There has been quite a bit of discussion about peer review and its disappointments in the past few years, some of it good, some of it bad. (For a recent example of a good discussion, see Adam Mastroianni, The rise and fall of peer review.) However, there is an error that commonly arises in many of these discussions, whether good or bad, and it is the view that peer review was ever supposed to indicate a high quality of research or argument, or that it was supposed to 'catch bad research', or anything like it. Even a little common sense would show the absurdity of this -- how could it possibly do any such thing, given that it is not even structured in a way that could give reasonable guarantees of such a result? If you want a filter to indicate very good research, or even to eliminate bad research, you would very obviously have to design it to work in a very different way from the way peer review has ever worked.
When you publish formally in a peer-reviewed journal, the point is not that you have reached the top tier of research quality -- very few formally published works are that -- nor is that you have even reached some kind of satisficing threshold. Publication is itself never supposed to be the end of the process, but a particular kind of beginning to a public process of discussion and further examination. The point of pre-publication peer review was always to make sure that published papers had done certain things (exactly what might vary according to the field) that would facilitate further discussion and examination of the research or argument presented in the paper. To the extent that it served as a filter at all, it was because journals used it to narrow down the number of papers they received; but even so, the whole point was to narrow it down to papers that had done what was needed and appropriate to make further discussion, rebuttal, refutation, etc., easier.
I find it odd that so many academics don't seem to have ever learned this. But I'm often surprised in this way; I think there was a period of time during which early Boomer-era academics simply assumed that new graduate students would pick up all the details by osmosis, so nobody actually learned the reasons for why things are done the way they are done. (Certainly, looking back on my own graduate experience, I think it was indeed common for faculty to just assume that graduate students would pick up most things by proximity.) The result is that we get a lot of cargo-cultism about academic matters that is, frankly, more dangerous than any problem with peer review as such.
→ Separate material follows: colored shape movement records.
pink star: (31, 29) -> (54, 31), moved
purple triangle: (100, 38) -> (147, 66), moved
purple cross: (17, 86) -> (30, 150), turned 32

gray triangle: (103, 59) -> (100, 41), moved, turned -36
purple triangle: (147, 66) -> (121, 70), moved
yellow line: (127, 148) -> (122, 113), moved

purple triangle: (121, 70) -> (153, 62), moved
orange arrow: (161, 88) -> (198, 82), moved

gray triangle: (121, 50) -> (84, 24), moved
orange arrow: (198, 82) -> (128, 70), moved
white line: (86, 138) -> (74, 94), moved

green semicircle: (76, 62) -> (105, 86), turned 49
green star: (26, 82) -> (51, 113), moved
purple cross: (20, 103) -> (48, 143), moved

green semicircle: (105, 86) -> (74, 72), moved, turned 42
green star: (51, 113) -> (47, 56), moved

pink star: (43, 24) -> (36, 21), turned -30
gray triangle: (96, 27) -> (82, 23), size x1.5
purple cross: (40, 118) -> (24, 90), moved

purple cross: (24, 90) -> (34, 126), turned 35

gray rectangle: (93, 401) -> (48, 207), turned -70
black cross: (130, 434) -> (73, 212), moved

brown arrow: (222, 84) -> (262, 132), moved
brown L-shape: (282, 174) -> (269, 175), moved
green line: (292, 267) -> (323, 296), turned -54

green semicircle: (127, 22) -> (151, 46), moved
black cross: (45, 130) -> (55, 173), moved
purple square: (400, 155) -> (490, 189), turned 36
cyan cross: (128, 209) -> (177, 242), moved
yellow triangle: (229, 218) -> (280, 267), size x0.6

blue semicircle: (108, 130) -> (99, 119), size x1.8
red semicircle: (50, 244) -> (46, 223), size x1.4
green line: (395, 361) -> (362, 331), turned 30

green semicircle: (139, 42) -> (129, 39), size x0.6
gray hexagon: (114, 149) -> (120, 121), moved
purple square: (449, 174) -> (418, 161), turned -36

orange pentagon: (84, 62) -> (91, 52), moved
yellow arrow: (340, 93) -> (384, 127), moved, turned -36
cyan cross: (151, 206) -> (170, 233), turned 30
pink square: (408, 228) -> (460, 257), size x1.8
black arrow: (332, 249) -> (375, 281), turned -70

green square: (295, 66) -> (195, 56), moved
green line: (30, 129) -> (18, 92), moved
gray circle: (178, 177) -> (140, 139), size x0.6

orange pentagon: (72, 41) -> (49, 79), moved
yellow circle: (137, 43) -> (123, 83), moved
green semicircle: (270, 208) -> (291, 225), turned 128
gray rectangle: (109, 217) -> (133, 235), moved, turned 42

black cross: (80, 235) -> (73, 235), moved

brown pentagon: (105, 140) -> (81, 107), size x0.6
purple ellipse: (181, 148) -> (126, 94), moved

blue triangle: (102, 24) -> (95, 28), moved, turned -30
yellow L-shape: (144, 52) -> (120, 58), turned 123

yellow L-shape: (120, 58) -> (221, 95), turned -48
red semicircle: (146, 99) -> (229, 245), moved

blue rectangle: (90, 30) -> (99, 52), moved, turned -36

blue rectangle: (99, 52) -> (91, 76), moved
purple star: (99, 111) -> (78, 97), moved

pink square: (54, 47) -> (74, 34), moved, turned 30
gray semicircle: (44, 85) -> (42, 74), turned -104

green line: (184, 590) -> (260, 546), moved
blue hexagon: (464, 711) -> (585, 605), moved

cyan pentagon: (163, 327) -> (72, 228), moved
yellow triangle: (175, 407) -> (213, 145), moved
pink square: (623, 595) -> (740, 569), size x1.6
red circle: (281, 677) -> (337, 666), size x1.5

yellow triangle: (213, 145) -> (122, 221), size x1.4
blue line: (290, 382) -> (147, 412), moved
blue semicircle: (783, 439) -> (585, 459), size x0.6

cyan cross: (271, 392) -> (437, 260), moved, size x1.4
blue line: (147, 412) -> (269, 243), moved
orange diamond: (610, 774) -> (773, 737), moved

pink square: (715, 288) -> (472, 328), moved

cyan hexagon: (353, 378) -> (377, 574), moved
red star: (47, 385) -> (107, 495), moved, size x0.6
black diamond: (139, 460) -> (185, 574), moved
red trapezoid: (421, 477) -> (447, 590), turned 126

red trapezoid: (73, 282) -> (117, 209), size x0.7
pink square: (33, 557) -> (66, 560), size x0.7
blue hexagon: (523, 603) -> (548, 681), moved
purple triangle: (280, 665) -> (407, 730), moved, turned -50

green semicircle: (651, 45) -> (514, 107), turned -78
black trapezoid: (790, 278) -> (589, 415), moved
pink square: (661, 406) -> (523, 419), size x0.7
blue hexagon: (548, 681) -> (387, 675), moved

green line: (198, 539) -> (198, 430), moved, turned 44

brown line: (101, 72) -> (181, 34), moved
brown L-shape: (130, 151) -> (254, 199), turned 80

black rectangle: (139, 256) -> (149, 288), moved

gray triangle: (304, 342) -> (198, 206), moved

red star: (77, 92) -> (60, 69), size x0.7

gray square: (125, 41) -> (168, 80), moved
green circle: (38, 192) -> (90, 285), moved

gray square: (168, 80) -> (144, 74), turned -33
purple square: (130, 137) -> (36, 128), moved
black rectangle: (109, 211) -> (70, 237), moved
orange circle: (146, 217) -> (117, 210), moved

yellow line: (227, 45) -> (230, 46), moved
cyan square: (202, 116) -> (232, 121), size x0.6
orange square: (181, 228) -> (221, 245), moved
It is not at all surprising that peer review fails to guarantee quality of research; if that were the standard, it was always going to fail to do that. Nonetheless, I do think that the argument that pre-publication peer review (which is not very old) has largely failed to do what it actually is supposed to do -- facilitate discussion and response -- is a very good one. Perhaps some of the problem is the cargo-cultism -- it's certainly the case that it's a rare pre-publication reviewer whose assessment is a judgment of whether the paper has done what would be useful for public discussion -- but I think it's also the case that having had the system in place for a while, we've discovered a lot of non-obvious ways in which it tends to be self-defeating. It is slow, for one thing. It clogs up communications very badly; in many fields (like philosophy) it regularly leads journals having only out-of-date papers because the actual discussion, through other channels, has already gone well beyond the paper by the time the paper is even OK'd for publication. It is also tedious, requiring academics to do a large amount of mostly uncredited professional service for it even to work as it currently does. It is very inconsistent, and it often leads to authors having to modify papers in ways that are arbitrary or pointless. There's no real way for peer reviewers themselves to be held accountable to standards that are in any way consistent across the entire field. Just considering the idea of pre-publication peer review, none of these were obvious, but they recur again and again, no matter what anyone tries to do to reform the process. There is indeed a very good argument that pre-publication peer review is a failed idea, starting from peer review's actual purpose.
We also don't live in the twentieth century any more, a fact that some academics seem to have difficulty with. There is no longer any need to keep paper costs down for journals -- even if you have a paper journal, you can have a web-only set of papers -- and journals themselves are no longer the easiest way to keep up with research in many fields. After a review to make sure it fits the house format and perhaps a few other very basic standards (e.g., providing the raw data for scientific research papers), pretty much everything can be published, and a system of post-publication peer review can do far better than any system of pre-publication peer review at facilitating discussion and examination.